Bahkan ketika aku sudah sampai di Jakarta, aku masih sibuk menimbang apakah sebaiknya aku menceritakan kejadian tersebut kepada Radith dan Ken atau tidak. Aku pernah dengar kata pepatah,
apa yang terjadi di suatu tempat, tinggalkanlah di sana.
Kurasa pepatah itu ada benarnya. Kali ini memang harus ditinggalkan di sana saja. Kalau Yuda berniat datang ke Jakarta, aku akan menghindar.
Tubuhku terasa ringan setelah membuat keputusan. Langkahku menuju area penjemputan semakin ringan. Seharusnya Pak Parno, sopir keluarga kami sudah sampai.
Mataku melirik ke kanan-kiri untuk mencari postur lelaki bertubuh sedikit berasa dengan uban menutupi seluruh rambut, tapi tidak kutemukan. Yang kutemui justru sosok lelaki dengan pakaian kerja lengkap dengan jas dan dasi berwaran biru gelap, menatapku seakan mengatakan "Aku Rumahmu".
Ya, lelaki itu Kenio.
Mataku membulat, senyumku pun merekah. Aku berlari bersemangat ke arah Ken dan memeluknya.
"Kamu seharusnya masih di Jerman!" kataku seraya tak melepaskan pelukan Ken.
Ken mengusap punggungku pelan dan mencium puncak kepalaku sekali. "Kejutan," ktanya singkat namun terdengar sangat manis.
"Aku nggak tahu kamu bisa melakukan hal-hal manis semacam ini," kataku ketika kami berdua sudah berada di mobil dan berkendara menuju rumahku. Ternyata keluargaku ikut bersekongkol dengan Ken dan sudah menyiapkan makan malam.
"Benarkah?" tanya Ken Seraya terseyum. Tangan kirinya sibuk menggenggam tanganku.
"Siapa yang sangka kapten basket sedingin kulkas di SMA kami bisa begitu manis?"
"Jadi, seharusnya kamu merasa beruntung," balas Ken seraya terkekeh.

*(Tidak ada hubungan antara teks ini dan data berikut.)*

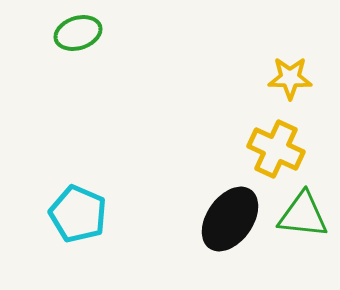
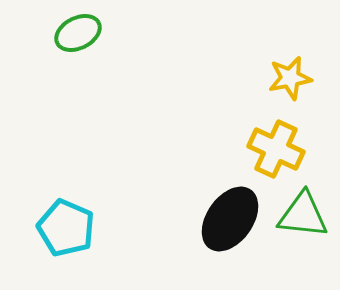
green ellipse: rotated 9 degrees counterclockwise
yellow star: rotated 12 degrees counterclockwise
cyan pentagon: moved 12 px left, 14 px down
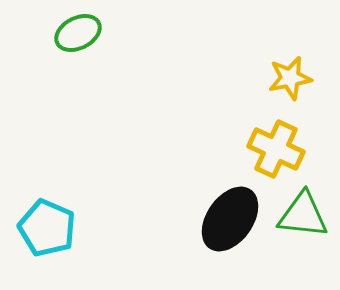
cyan pentagon: moved 19 px left
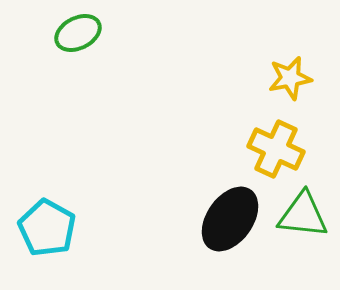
cyan pentagon: rotated 6 degrees clockwise
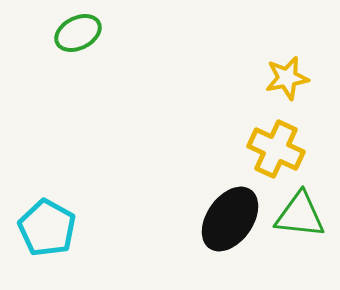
yellow star: moved 3 px left
green triangle: moved 3 px left
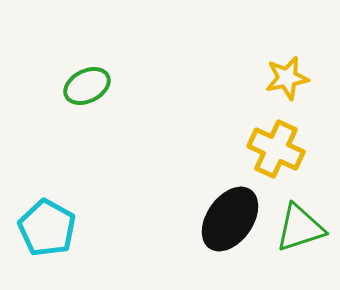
green ellipse: moved 9 px right, 53 px down
green triangle: moved 13 px down; rotated 24 degrees counterclockwise
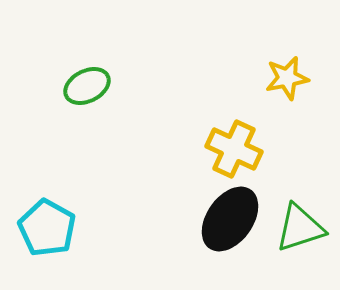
yellow cross: moved 42 px left
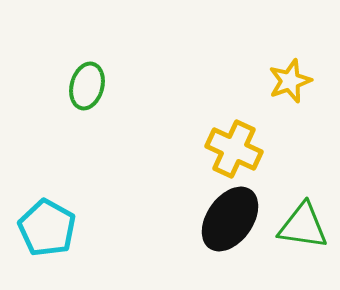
yellow star: moved 3 px right, 3 px down; rotated 9 degrees counterclockwise
green ellipse: rotated 48 degrees counterclockwise
green triangle: moved 3 px right, 2 px up; rotated 26 degrees clockwise
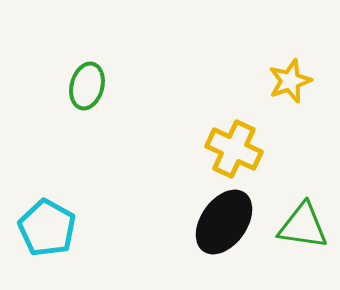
black ellipse: moved 6 px left, 3 px down
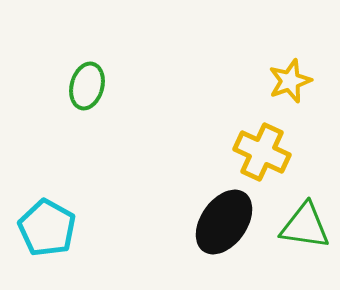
yellow cross: moved 28 px right, 3 px down
green triangle: moved 2 px right
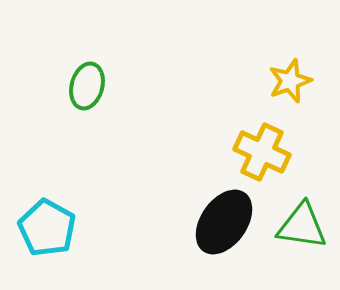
green triangle: moved 3 px left
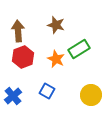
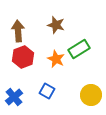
blue cross: moved 1 px right, 1 px down
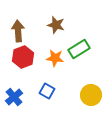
orange star: moved 1 px left, 1 px up; rotated 18 degrees counterclockwise
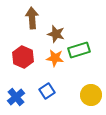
brown star: moved 9 px down
brown arrow: moved 14 px right, 13 px up
green rectangle: moved 1 px down; rotated 15 degrees clockwise
red hexagon: rotated 15 degrees counterclockwise
blue square: rotated 28 degrees clockwise
blue cross: moved 2 px right
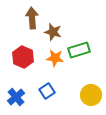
brown star: moved 3 px left, 2 px up
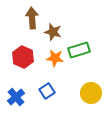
yellow circle: moved 2 px up
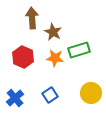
brown star: rotated 12 degrees clockwise
blue square: moved 3 px right, 4 px down
blue cross: moved 1 px left, 1 px down
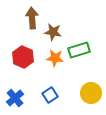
brown star: rotated 18 degrees counterclockwise
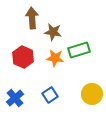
yellow circle: moved 1 px right, 1 px down
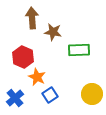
green rectangle: rotated 15 degrees clockwise
orange star: moved 18 px left, 19 px down; rotated 18 degrees clockwise
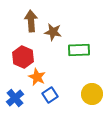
brown arrow: moved 1 px left, 3 px down
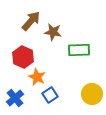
brown arrow: rotated 45 degrees clockwise
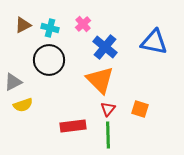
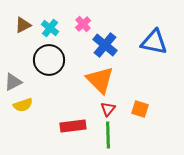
cyan cross: rotated 24 degrees clockwise
blue cross: moved 2 px up
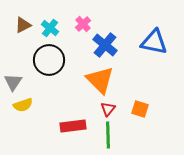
gray triangle: rotated 30 degrees counterclockwise
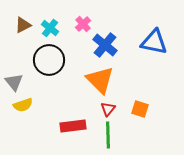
gray triangle: moved 1 px right; rotated 12 degrees counterclockwise
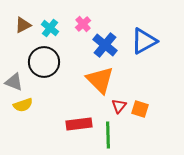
blue triangle: moved 10 px left, 1 px up; rotated 40 degrees counterclockwise
black circle: moved 5 px left, 2 px down
gray triangle: rotated 30 degrees counterclockwise
red triangle: moved 11 px right, 3 px up
red rectangle: moved 6 px right, 2 px up
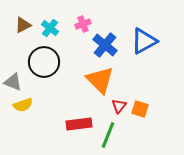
pink cross: rotated 21 degrees clockwise
gray triangle: moved 1 px left
green line: rotated 24 degrees clockwise
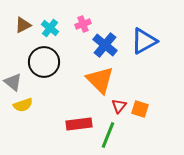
gray triangle: rotated 18 degrees clockwise
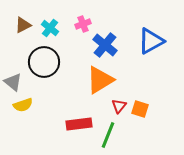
blue triangle: moved 7 px right
orange triangle: rotated 44 degrees clockwise
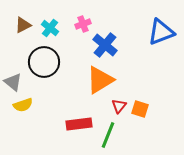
blue triangle: moved 10 px right, 9 px up; rotated 8 degrees clockwise
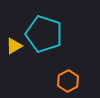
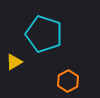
yellow triangle: moved 16 px down
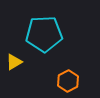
cyan pentagon: rotated 21 degrees counterclockwise
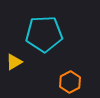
orange hexagon: moved 2 px right, 1 px down
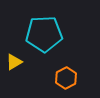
orange hexagon: moved 4 px left, 4 px up
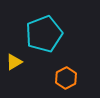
cyan pentagon: rotated 18 degrees counterclockwise
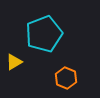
orange hexagon: rotated 10 degrees counterclockwise
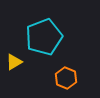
cyan pentagon: moved 3 px down
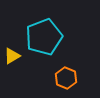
yellow triangle: moved 2 px left, 6 px up
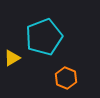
yellow triangle: moved 2 px down
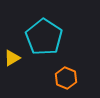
cyan pentagon: rotated 18 degrees counterclockwise
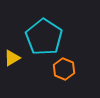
orange hexagon: moved 2 px left, 9 px up
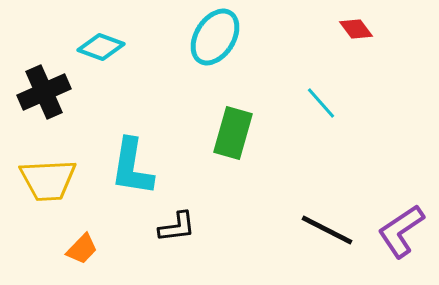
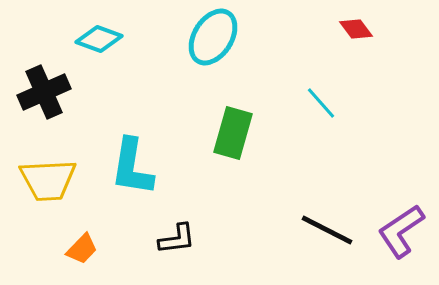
cyan ellipse: moved 2 px left
cyan diamond: moved 2 px left, 8 px up
black L-shape: moved 12 px down
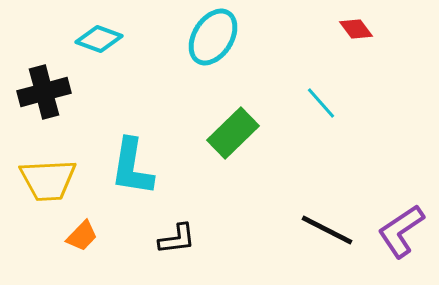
black cross: rotated 9 degrees clockwise
green rectangle: rotated 30 degrees clockwise
orange trapezoid: moved 13 px up
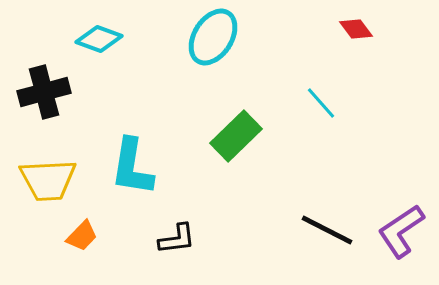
green rectangle: moved 3 px right, 3 px down
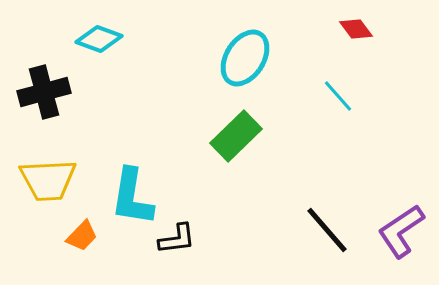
cyan ellipse: moved 32 px right, 21 px down
cyan line: moved 17 px right, 7 px up
cyan L-shape: moved 30 px down
black line: rotated 22 degrees clockwise
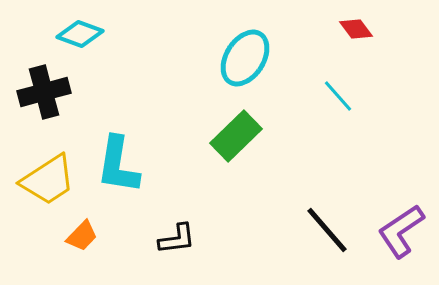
cyan diamond: moved 19 px left, 5 px up
yellow trapezoid: rotated 30 degrees counterclockwise
cyan L-shape: moved 14 px left, 32 px up
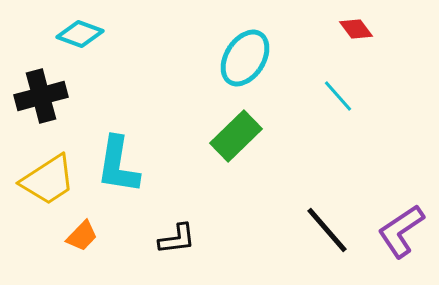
black cross: moved 3 px left, 4 px down
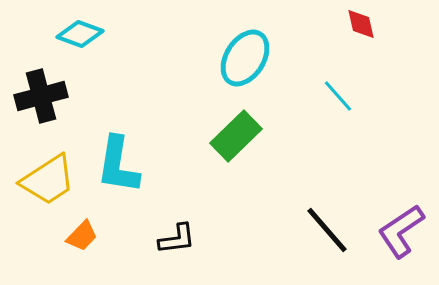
red diamond: moved 5 px right, 5 px up; rotated 24 degrees clockwise
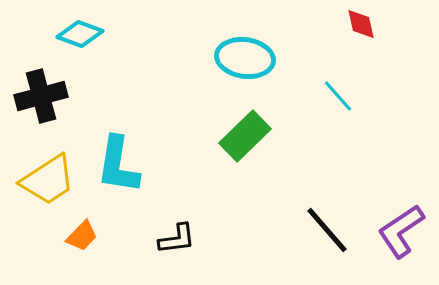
cyan ellipse: rotated 66 degrees clockwise
green rectangle: moved 9 px right
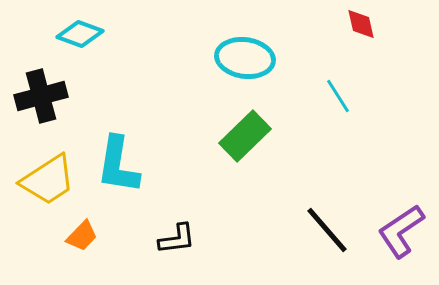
cyan line: rotated 9 degrees clockwise
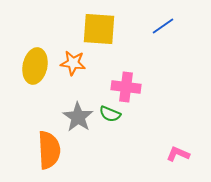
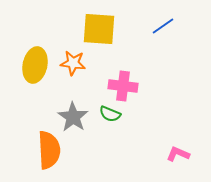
yellow ellipse: moved 1 px up
pink cross: moved 3 px left, 1 px up
gray star: moved 5 px left
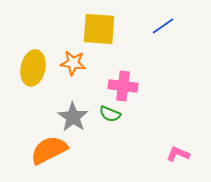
yellow ellipse: moved 2 px left, 3 px down
orange semicircle: rotated 114 degrees counterclockwise
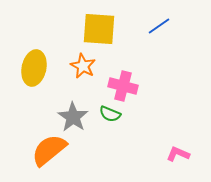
blue line: moved 4 px left
orange star: moved 10 px right, 3 px down; rotated 20 degrees clockwise
yellow ellipse: moved 1 px right
pink cross: rotated 8 degrees clockwise
orange semicircle: rotated 12 degrees counterclockwise
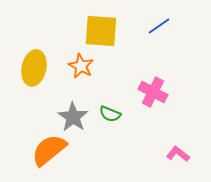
yellow square: moved 2 px right, 2 px down
orange star: moved 2 px left
pink cross: moved 30 px right, 6 px down; rotated 12 degrees clockwise
pink L-shape: rotated 15 degrees clockwise
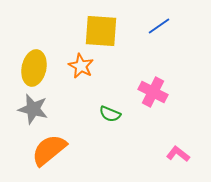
gray star: moved 40 px left, 8 px up; rotated 20 degrees counterclockwise
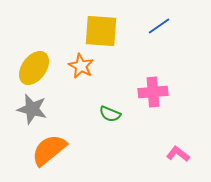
yellow ellipse: rotated 24 degrees clockwise
pink cross: rotated 32 degrees counterclockwise
gray star: moved 1 px left
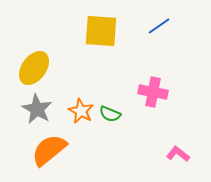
orange star: moved 45 px down
pink cross: rotated 16 degrees clockwise
gray star: moved 5 px right; rotated 16 degrees clockwise
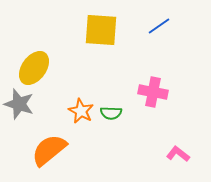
yellow square: moved 1 px up
gray star: moved 18 px left, 5 px up; rotated 12 degrees counterclockwise
green semicircle: moved 1 px right, 1 px up; rotated 20 degrees counterclockwise
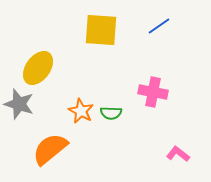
yellow ellipse: moved 4 px right
orange semicircle: moved 1 px right, 1 px up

"Aku memang beruntung." Aku balas tersenyum dan menggenggam tangan Kenio lebih erat.
"Kukira kamu baru akan pulang akhir pekan ini. Kenapa jauh lebih cepat? Apakah urusannya berjalan lancar?" tanyaku cerewet.
"Semua urusan berjalan lancar dan kupercepat karena...," Ken menggantungkan kalimatnya dan menatapku.
"Karena apa?"
"Karena aku punya pacar yang harus kutemui. Dia sangat cantik, jadi aku sedikit takut meninggalkannya terlalu lama. Ah..., apa harus kusebut calon istri?" Ken tampak pura-pura bimbang.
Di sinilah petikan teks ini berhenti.